Privacy enhancing technologies (PETs): various privacy enhancing techniques can effectively anonymise or pseudonymise personal data, thereby mitigating privacy concerns. These include synthetic data, which creates artificial datasets mirroring real-world patterns without personal information; federated learning, which can be used to train models on multiple local devices without directly sharing the underlying data, but only the model’s learnings reflecting the insights gained from local data. Other techniques include differential privacy, which adds controlled “noise” to training data, significantly reducing the probability of individual information being identified; and input/output filters can be used to detect and block sensitive information from entering or leaving the system. Data provenance & watermarking: data provenance tools create an audit trail showing how AI-generated content was created and modified, while watermarking can be used to clearly mark content as AI-generated. These technologies can add valuable transparency that helps build trust and ensure responsible development.
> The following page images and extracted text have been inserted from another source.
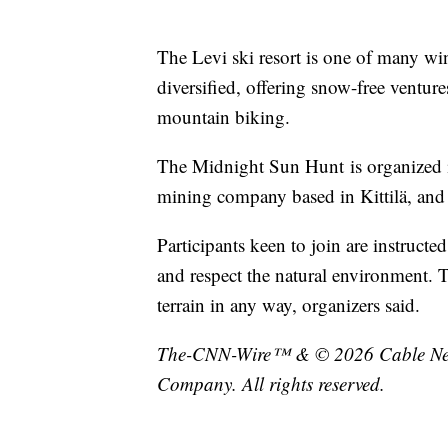
The Levi ski resort is one of many wi
diversified, offering snow-free venture
mountain biking.
The Midnight Sun Hunt is organized 
mining company based in Kittilä, and
Participants keen to join are instructe
and respect the natural environment. 
terrain in any way, organizers said.
The-CNN-Wire™ & © 2026 Cable News
Company. All rights reserved.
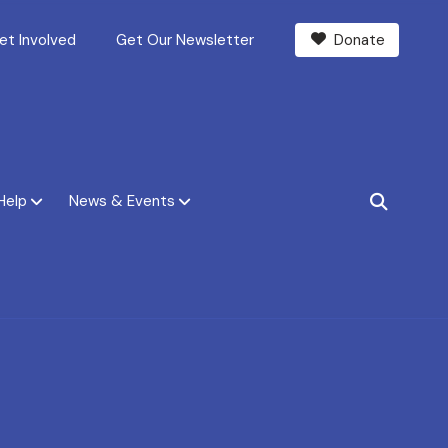
et Involved
Get Our Newsletter
Donate
Help
News & Events
SEARCH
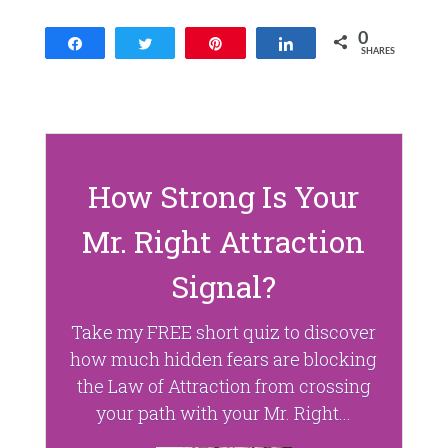
n
n
e
n
w
e
0
w
w
Share
Tweet
Pin
Share
SHARES
i
w
n
i
d
n
o
d
w
o
)
w
)
How Strong Is Your
Mr. Right Attraction
Signal?
Take my FREE short quiz to discover
how much hidden fears are blocking
the Law of Attraction from crossing
your path with your Mr. Right...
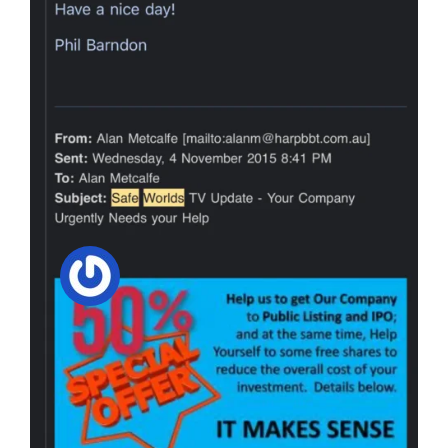
Safeworlds TV
Scam Is Finally
Being Uncovered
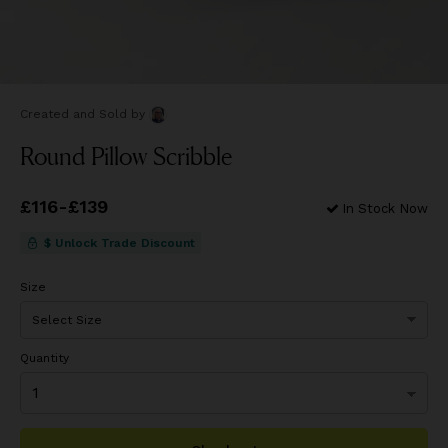
Created and Sold
by
Round Pillow Scribble
Price
£116
-
£139
from
£116
to
£139
In Stock Now
$ Unlock Trade Discount
Size
Quantity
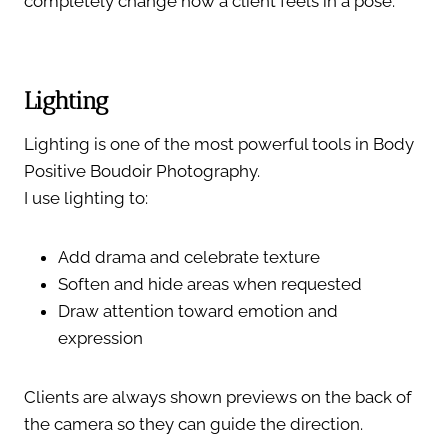
completely change how a client feels in a pose.
Lighting
Lighting is one of the most powerful tools in Body
Positive Boudoir Photography.
I use lighting to:
Add drama and celebrate texture
Soften and hide areas when requested
Draw attention toward emotion and
expression
Clients are always shown previews on the back of
the camera so they can guide the direction.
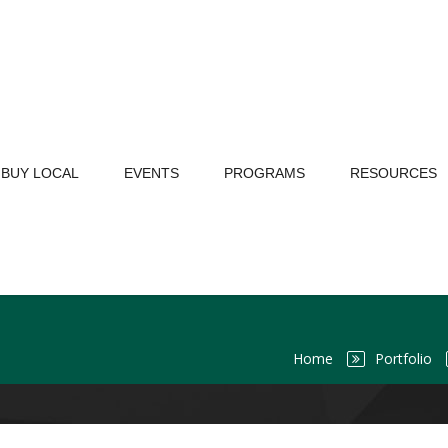
BUY LOCAL
EVENTS
PROGRAMS
RESOURCES
Home
Portfolio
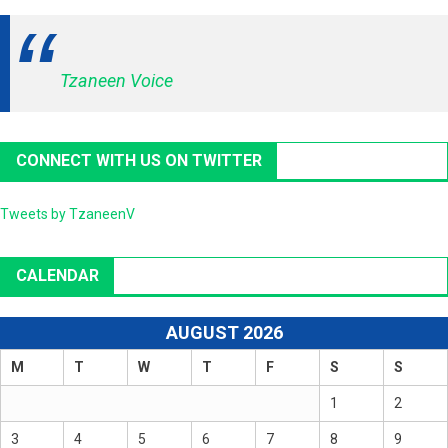
Tzaneen Voice
CONNECT WITH US ON TWITTER
Tweets by TzaneenV
CALENDAR
AUGUST 2026
M
T
W
T
F
S
S
1
2
3
4
5
6
7
8
9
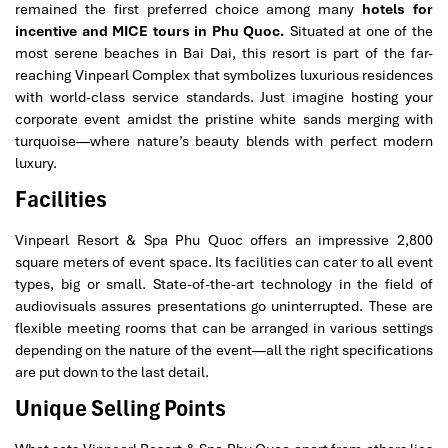
remained the first preferred choice among many
hotels for
incentive and MICE tours in Phu Quoc.
Situated at one of the
most serene beaches in Bai Dai, this resort is part of the far-
reaching Vinpearl Complex that symbolizes luxurious residences
with world-class service standards. Just imagine hosting your
corporate event amidst the pristine white sands merging with
turquoise—where nature’s beauty blends with perfect modern
luxury.
Facilities
Vinpearl Resort & Spa Phu Quoc offers an impressive 2,800
square meters of event space. Its facilities can cater to all event
types, big or small. State-of-the-art technology in the field of
audiovisuals assures presentations go uninterrupted. These are
flexible meeting rooms that can be arranged in various settings
depending on the nature of the event—all the right specifications
are put down to the last detail.
Unique Selling Points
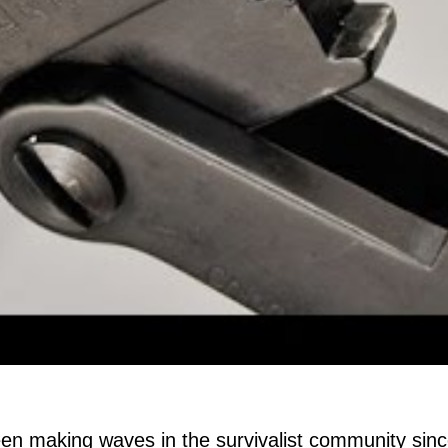
n making waves in the survivalist community since i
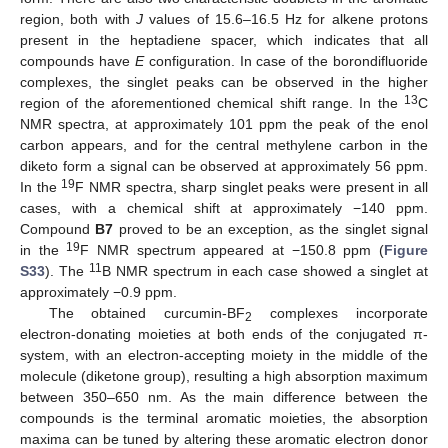
region, both with
J
values of 15.6–16.5 Hz for alkene protons
present in the heptadiene spacer, which indicates that all
compounds have
E
configuration. In case of the borondifluoride
complexes, the singlet peaks can be observed in the higher
13
region of the aforementioned chemical shift range. In the
C
NMR spectra, at approximately 101 ppm the peak of the enol
carbon appears, and for the central methylene carbon in the
diketo form a signal can be observed at approximately 56 ppm.
19
In the
F NMR spectra, sharp singlet peaks were present in all
cases, with a chemical shift at approximately −140 ppm.
Compound
B7
proved to be an exception, as the singlet signal
19
in the
F NMR spectrum appeared at −150.8 ppm (
Figure
11
S33
). The
B NMR spectrum in each case showed a singlet at
approximately −0.9 ppm.
The obtained curcumin-BF
complexes incorporate
2
electron-donating moieties at both ends of the conjugated π-
system, with an electron-accepting moiety in the middle of the
molecule (diketone group), resulting a high absorption maximum
between 350–650 nm. As the main difference between the
compounds is the terminal aromatic moieties, the absorption
maxima can be tuned by altering these aromatic electron donor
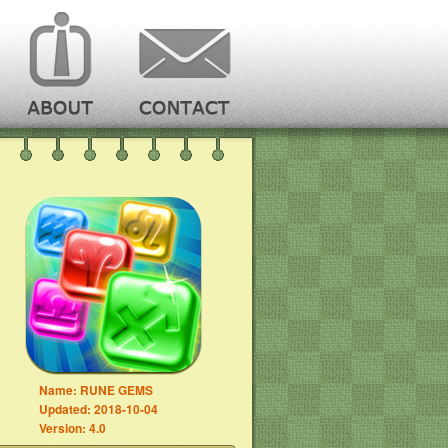
Name:
RUNE GEMS
Updated:
2018-10-04
Version:
4.0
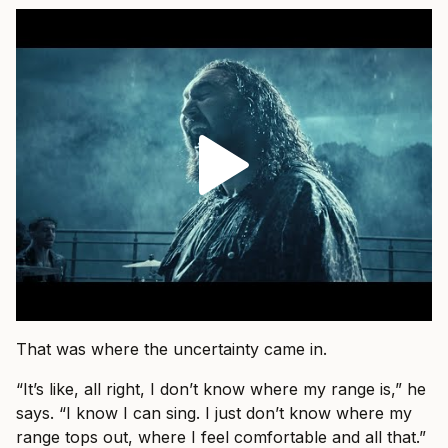
That was where the uncertainty came in.
“It’s like, all right, I don’t know where my range is,” he
says. “I know I can sing. I just don’t know where my
range tops out, where I feel comfortable and all that.”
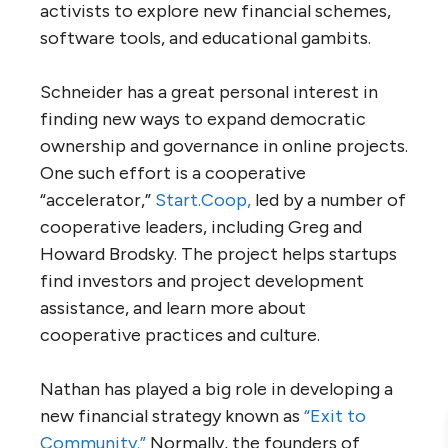
activists to explore new financial schemes,
software tools, and educational gambits.
Schneider has a great personal interest in
finding new ways to expand democratic
ownership and governance in online projects.
One such effort is a cooperative
“accelerator,”
Start.Coop,
led by a number of
cooperative leaders, including Greg and
Howard Brodsky. The project helps startups
find investors and project development
assistance, and learn more about
cooperative practices and culture.
Nathan has played a big role in developing a
new financial strategy known as
“Exit to
Community.”
Normally, the founders of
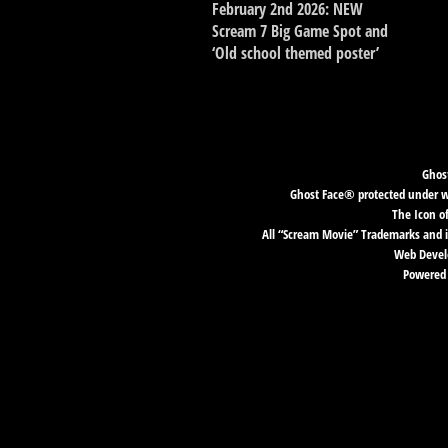
February 2nd 2026: NEW
Scream 7 Big Game Spot and
‘Old school themed poster’
Ghost
Ghost Face® protected under wor
The Icon o
All “Scream Movie” Trademarks and i
Web Develo
Powered 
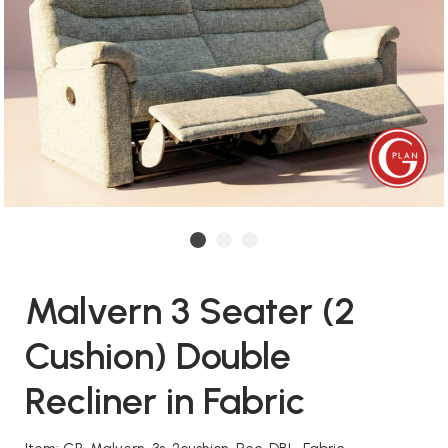
Malvern 3 Seater (2
Cushion) Double
Recliner in Fabric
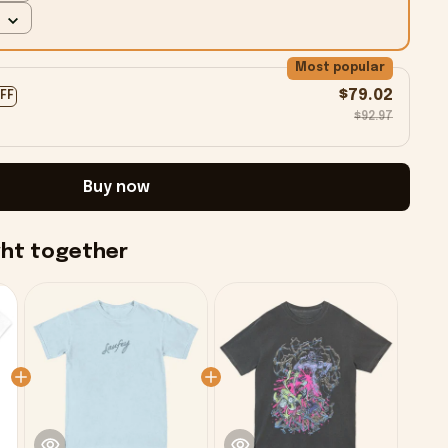
Most popular
$79.02
OFF
$92.97
Buy now
ght together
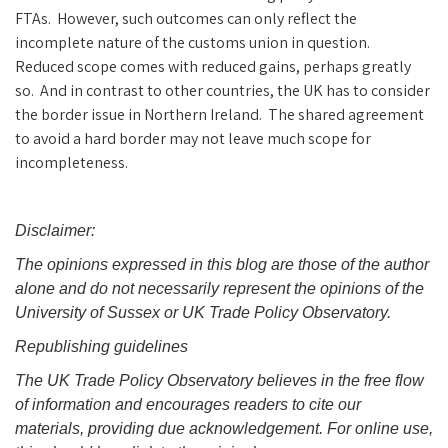
FTAs. However, such outcomes can only reflect the
incomplete nature of the customs union in question.
Reduced scope comes with reduced gains, perhaps greatly
so. And in contrast to other countries, the UK has to consider
the border issue in Northern Ireland. The shared agreement
to avoid a hard border may not leave much scope for
incompleteness.
Disclaimer:
The opinions expressed in this blog are those of the author
alone and do not necessarily represent the opinions of the
University of Sussex or UK Trade Policy Observatory.
Republishing guidelines
The UK Trade Policy Observatory believes in the free flow
of information and encourages readers to cite our
materials, providing due acknowledgement. For online use,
Retrieval-Augmented Generation (RAG): RAG can be used to connect models to external verified sources and databases (such as a company's knowledge base, or an external), during use. This ensures that models have access to up-to-date and relevant information tailored to the organisation's needs, improves accuracy but also reduces privacy risks by limiting the amount of sensitive data that is included in the model's training. Machine unlearning: machine unlearning could present an innovative solution to the challenges associated with data removal in genAI models. Traditionally, removing problematic content required a complete rebuild of the entire model, manually excluding the data, and retraining it. This technique would allow models to selectively forget specific information or data influences without the need to retrain the entire model. Research into these tools is ongoing, however, it could be used to facilitate compliance with data protection regulations, such as the right to be forgotten under the GDPR. |
Looking ahead
As the UK positions itself as a global leader in AI development, it is crucial to create a regulatory environment that fosters both innovation and public trust. The ICO’s consultations have laid important groundwork for ensuring that. techUK looks forward to continued collaboration with industry stakeholders, regulators, and policymakers to ensure that genAI drives growth and innovation while maintaining robust data protection standards.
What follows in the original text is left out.